The day after the bombing, we had been scheduled to go to Cambridge with our kids. We were going to ride the T and see the ducks and the swan boat in the public garden. Instead, we went to the dinosaur museum in Amherst and rode our bikes on the bike path and had our cousins over for a campfire complete with marshmallows and singing and the spring’s first case of poison ivy. As the moon rose and the sun set, I pulled out my guitar and we all sang “Hey Jude,” the older kids huddled together in my soft guitar case, and four-year-old Jay playing along on his collection of tambourines and wooden blocks. We sang a few songs, but the kids wanted “Hey Jude” again. Paul McCartney’s song of comfort to his young friend Julian Lennon on the occasion of his parents’ divorcing reached easily through the decades and comforted us, as we channeled it through guitar and voices (and tambourines. And really loud screeches).

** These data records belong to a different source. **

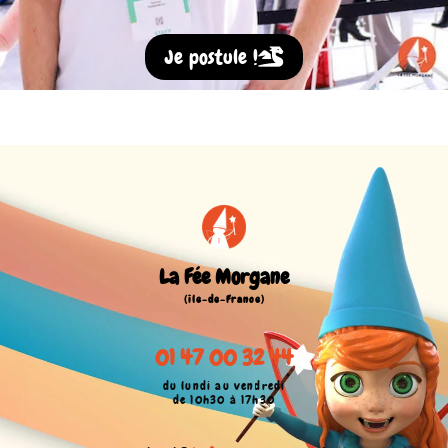
Je postule !
La Fée Morgane
(île-de-France)
01 47 00 32 44
du lundi au vendredi
de 10h30 à 17h30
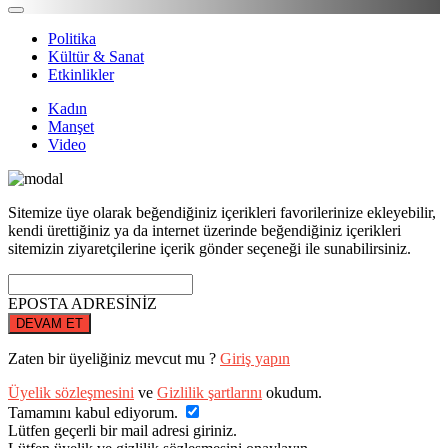
Politika
Kültür & Sanat
Etkinlikler
Kadın
Manşet
Video
Sitemize üye olarak beğendiğiniz içerikleri favorilerinize ekleyebilir,
kendi ürettiğiniz ya da internet üzerinde beğendiğiniz içerikleri
sitemizin ziyaretçilerine içerik gönder seçeneği ile sunabilirsiniz.
EPOSTA ADRESİNİZ
DEVAM ET
Zaten bir üyeliğiniz mevcut mu ?
Giriş yapın
Üyelik sözleşmesini
ve
Gizlilik şartlarını
okudum.
Tamamını kabul ediyorum.
Lütfen geçerli bir mail adresi giriniz.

Our happiness as a nation has diminished since 1955, says Annie somewhere in the middle of the Story of Stuff, because even though we now have way more stuff than we used to have, we don’t have the time to use it. We don’t sit around and talk to our neighbors, laugh around the kitchen table, jam around the campfire. But last Tuesday, we did. The smoke rose and so did our voices, filling the space between birth and death, between you and me, between known and unknown. In the face of Boston, in the aftermath of Earth Day and my own and our collective shame at the state of the world, it can be hard to keep on hoping for a better world. In my own little microcosm, it can be hard to believe that my poor old body can ever get straightened out again; it’s been hunched over keyboards, guitars and babies for way too long. But what is the alternative? William Sloane Coffin says hope is “a matter of the soul, not about the circumstances of one’s life.” It’s all about that light in the darkness. The darkness is so much more vast than that wee little light. But all one needs to see a little is a wee little light. So I will go back to my yoga, my boring daily stretches. I will go back to circling the house before bed to make sure all electrical appliances are unplugged and taking their own rest. I will restrain my consumer impulses. And I won’t forget to pick up my guitar when I start to lose hope. Better yet, I’ll find some under-20s and sing with them.